### HOW TO COMPLETE THIS TASK
All lines below starting at the one that holds "a obsługi BIP" and ending at the one that holds "Prodotti collegati" should be printed exactly, ends included. Pictures should not be printed, nor anything else.

### SOURCE DATA
◆ ◆ ◆ ◆ ◆ ◆ ◆

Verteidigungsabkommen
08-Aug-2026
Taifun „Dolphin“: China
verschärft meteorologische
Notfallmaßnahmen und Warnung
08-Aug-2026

◆ ◆ ◆ ◆ ◆ ◆ ◆

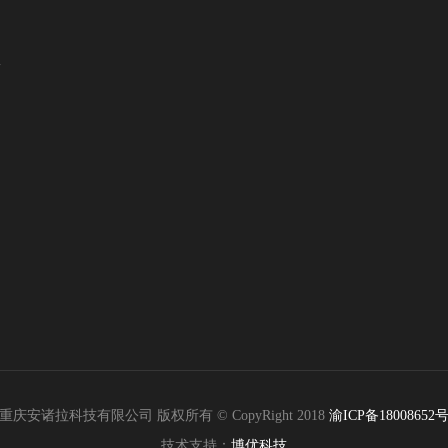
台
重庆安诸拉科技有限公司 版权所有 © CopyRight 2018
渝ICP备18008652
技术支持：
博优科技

◆ ◆ ◆ ◆ ◆ ◆ ◆

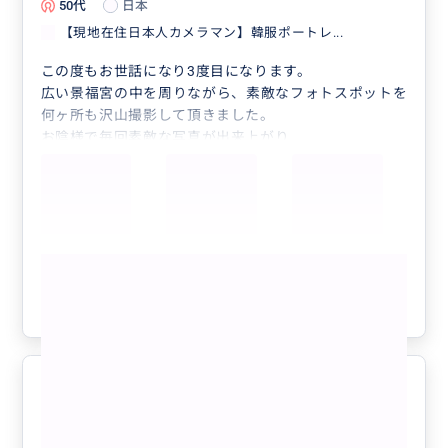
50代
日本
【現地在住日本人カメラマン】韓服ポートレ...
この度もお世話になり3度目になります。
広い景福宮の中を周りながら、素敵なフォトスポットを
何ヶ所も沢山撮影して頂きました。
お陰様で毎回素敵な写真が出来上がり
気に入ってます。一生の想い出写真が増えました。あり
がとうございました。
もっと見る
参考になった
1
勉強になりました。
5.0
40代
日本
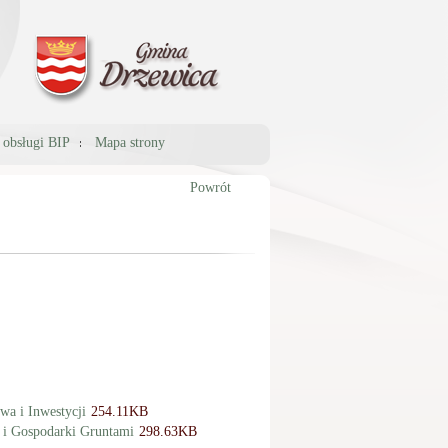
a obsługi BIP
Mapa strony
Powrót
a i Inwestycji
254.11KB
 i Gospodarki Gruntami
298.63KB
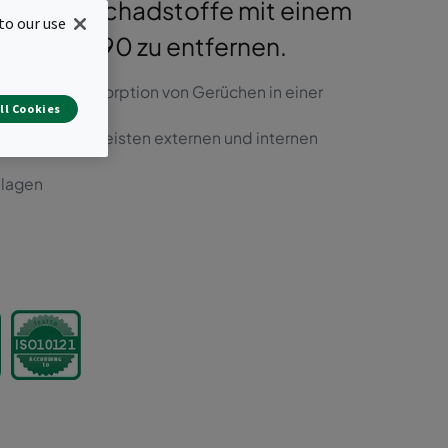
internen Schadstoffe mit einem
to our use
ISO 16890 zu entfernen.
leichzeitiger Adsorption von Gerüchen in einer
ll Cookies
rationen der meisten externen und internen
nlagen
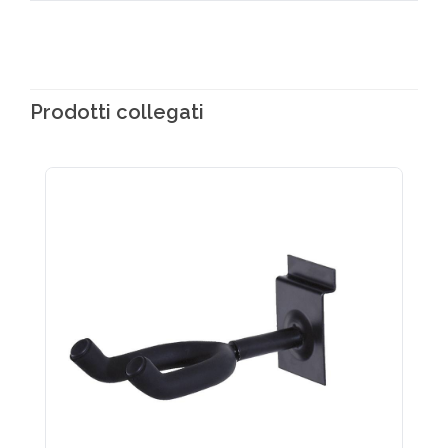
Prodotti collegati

◆ ◆ ◆ ◆ ◆ ◆ ◆

### ANSWER BOX
a obsługi BIP
Mapa strony
Powrót
a i Inwestycji
254.11KB
 i Gospodarki Gruntami
298.63KB
internen Schadstoffe mit einem
to our use
ISO 16890 zu entfernen.
leichzeitiger Adsorption von Gerüchen in einer
ll Cookies
rationen der meisten externen und internen
nlagen
Prodotti collegati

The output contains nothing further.